Sixteen-year old Emily Stout is about to have an emergency. So is 17-year old Charlie Hannon, who wanted to get out of his biology quiz anyway, CBS News correspondent Steve Hartman reports in this week's Assignment America.
The emergency is an elderly woman down — a possible heart attack. This is not a drill. This is not a course. This is what happens every time there's a medical emergency in Darien, Conn.: High school kids come to the rescue.
"We are trained the exact same way as every EMT in the state and around the country. We're just younger," Emily says.
It seems hard to believe. But Susan Warren, their adult leader, says the teenagers drive the ambulance and take care of actual patients.
So, how would you feel if a pimply faced teenager showed up to your next heart attack? Before you answer, you should know that an adult follows along on every call and trained paramedics are always available if needed.

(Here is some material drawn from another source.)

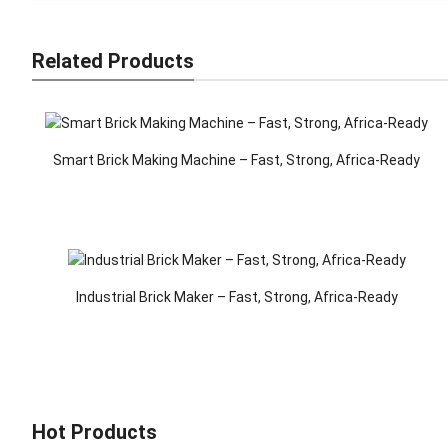
Related Products
Smart Brick Making Machine – Fast, Strong, Africa-Ready
Industrial Brick Maker – Fast, Strong, Africa-Ready
Hot Products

But generally, the kids do all the work — and by all accounts, they perform remarkably well.
Charlie says he thinks he's even saved a life. "Early this week, we were there, they were breathing, they had a pulse and then all of a sudden they lost their pulse. We began CPR, and within four minutes they had their pulse back," he says.
In fact, over the years they've saved hundreds of lives and delivered six babies. Fortunately, on this call, no heroics were necessary: The possible heart attack ended up being just a bad fall.
"I consider it a job I have to fulfill. If I don't, somebody's life is at risk," Charlie says.
Like many kids who pass through the program, Charlie plans to go to medical school and eventually become a surgeon. Of course, first he has to make up that biology quiz.